Collected data:

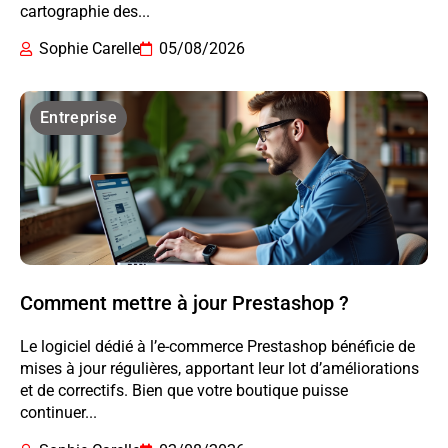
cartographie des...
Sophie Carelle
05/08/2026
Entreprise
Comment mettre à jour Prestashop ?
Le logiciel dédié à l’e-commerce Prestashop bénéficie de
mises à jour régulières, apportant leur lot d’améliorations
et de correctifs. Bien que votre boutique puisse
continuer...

WHAT IS BEING ASKED: Count the lines in the entries that hold the word "jour", and give nothing but the total.

RESULT FOR THIS TASK: 2